I’ve never believed that the public huntng areas were a great pheasant hunting resource. However, the records do show that many public areas have been a reliable source of pheasants. Gray Lodge, Sacramento Wildlife Refuge, Delevan and Colusa to name a few.
The most enjoyable pheasant hunting I can recall on a public area was at Lower Klamath – yes I did bag one there.
Grizzley Island can produce well. I’ve jumped a lot of roosters while duck hunting there. I’ve also been frustrated attempting to duck hunt surrounded by pheasant hunters on the berms.
In the south, San Luis NWR has occasionally held enough pheasants for a few good hunts. Most of the successful pheasant hunters I know, have good or inside information about the location of pheasants on the refuges.
On good years there are other opportunities at many of the marginal refuges. A friend of mine claims to have killed a pheasant at Spenceville WA.
Although I’ve hunted pheasants at Gray Lodge, Delevan and San Luis, I remember killing one pheasant at Gray Lodge and shooting at a handful, but the hunting has been interesting and challenging.
I’ve heard some interesting stories about hunting the closed zones at Gray Lodge and Sacramento refuges – in fact at times the hunting can be so good that it’s dangerous.
Coming up with a good explaination why the pheasant population isn’t better on the public areas would be about like explaining the problems of the big three auto makers.
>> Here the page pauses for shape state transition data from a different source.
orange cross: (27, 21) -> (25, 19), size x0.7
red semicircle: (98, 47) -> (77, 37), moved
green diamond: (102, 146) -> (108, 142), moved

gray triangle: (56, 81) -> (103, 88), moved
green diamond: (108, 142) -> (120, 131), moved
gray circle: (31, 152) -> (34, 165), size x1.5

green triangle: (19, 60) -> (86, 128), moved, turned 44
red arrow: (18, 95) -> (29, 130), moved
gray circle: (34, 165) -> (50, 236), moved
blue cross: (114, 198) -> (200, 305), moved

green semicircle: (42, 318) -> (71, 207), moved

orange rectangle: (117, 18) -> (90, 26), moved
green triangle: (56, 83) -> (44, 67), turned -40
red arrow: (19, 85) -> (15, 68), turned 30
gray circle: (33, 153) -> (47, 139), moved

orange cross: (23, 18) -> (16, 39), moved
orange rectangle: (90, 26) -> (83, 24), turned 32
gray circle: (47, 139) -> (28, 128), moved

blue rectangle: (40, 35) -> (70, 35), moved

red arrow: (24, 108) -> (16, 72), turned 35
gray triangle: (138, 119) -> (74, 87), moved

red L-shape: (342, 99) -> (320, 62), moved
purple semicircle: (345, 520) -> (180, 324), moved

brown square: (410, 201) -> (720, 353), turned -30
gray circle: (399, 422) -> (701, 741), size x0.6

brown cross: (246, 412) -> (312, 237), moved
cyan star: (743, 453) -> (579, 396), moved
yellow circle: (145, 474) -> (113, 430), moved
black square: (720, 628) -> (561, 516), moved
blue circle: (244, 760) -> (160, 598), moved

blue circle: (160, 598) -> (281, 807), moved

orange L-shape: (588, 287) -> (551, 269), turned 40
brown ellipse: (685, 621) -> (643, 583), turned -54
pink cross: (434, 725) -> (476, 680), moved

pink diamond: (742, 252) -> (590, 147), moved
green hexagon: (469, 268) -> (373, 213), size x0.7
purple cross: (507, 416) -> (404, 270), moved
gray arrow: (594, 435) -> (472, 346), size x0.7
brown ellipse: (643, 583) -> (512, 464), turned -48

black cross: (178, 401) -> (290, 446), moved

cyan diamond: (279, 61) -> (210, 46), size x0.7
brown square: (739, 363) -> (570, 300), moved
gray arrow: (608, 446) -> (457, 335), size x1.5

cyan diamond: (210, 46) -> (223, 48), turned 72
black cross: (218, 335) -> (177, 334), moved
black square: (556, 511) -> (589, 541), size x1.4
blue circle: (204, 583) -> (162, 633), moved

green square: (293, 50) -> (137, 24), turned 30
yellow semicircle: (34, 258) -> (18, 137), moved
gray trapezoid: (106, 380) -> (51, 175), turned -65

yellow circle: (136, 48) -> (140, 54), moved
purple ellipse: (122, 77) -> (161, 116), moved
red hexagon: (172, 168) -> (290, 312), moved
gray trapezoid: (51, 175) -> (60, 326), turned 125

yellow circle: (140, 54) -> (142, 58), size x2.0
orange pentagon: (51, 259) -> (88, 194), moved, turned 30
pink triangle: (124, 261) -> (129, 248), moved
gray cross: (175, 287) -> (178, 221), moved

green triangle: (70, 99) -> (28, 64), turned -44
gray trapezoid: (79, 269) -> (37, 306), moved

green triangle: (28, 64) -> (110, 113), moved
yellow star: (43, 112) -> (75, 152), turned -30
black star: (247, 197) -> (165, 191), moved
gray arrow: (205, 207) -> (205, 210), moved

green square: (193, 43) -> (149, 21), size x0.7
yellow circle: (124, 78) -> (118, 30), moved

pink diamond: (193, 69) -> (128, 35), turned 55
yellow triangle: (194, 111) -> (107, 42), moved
However, I do have a little insight – some first hand and some is second hand, but from reliable sources.
Managing for pheasants on purpose is expensive. Most successful pheasant management in the past has been by accident – a byproduct of other activites that just happened to produce pheasants.
The brood strip progam I mentioned in pevious posts is labor intensive. On private land it just means you spend more time on pheasants. On public land it means you need more money and that’s the big problem. Not everybody believes it’s the way to go.
California has no money and the USFWS has no interest in making pheasants. Believe it or not, public land is not in short supply, but money for management of public land is. Seldom do managers of public land put the energy and effort into properly managing for pheasants. Managment for waterfowl is much easier and there is dedicated money from duck stamps.
Another factor is that managers at the various refuges are semi autonomous in their decision making and if the refuge manager is interested in pheasants you’ll get some – on the other hand, if he’s not – you’ll have none.
And, not all biologists agree on how to manage for pheasants anyway. Combine that with the other factors especially that pheasants are a non-native species that doesn’t do well in the dry California weather and you have a problem.
All this is exacerbated by the fact the the number of pheasant hunters is in serious decline. Who, other than pheasant hunters, cares about pheasants?!!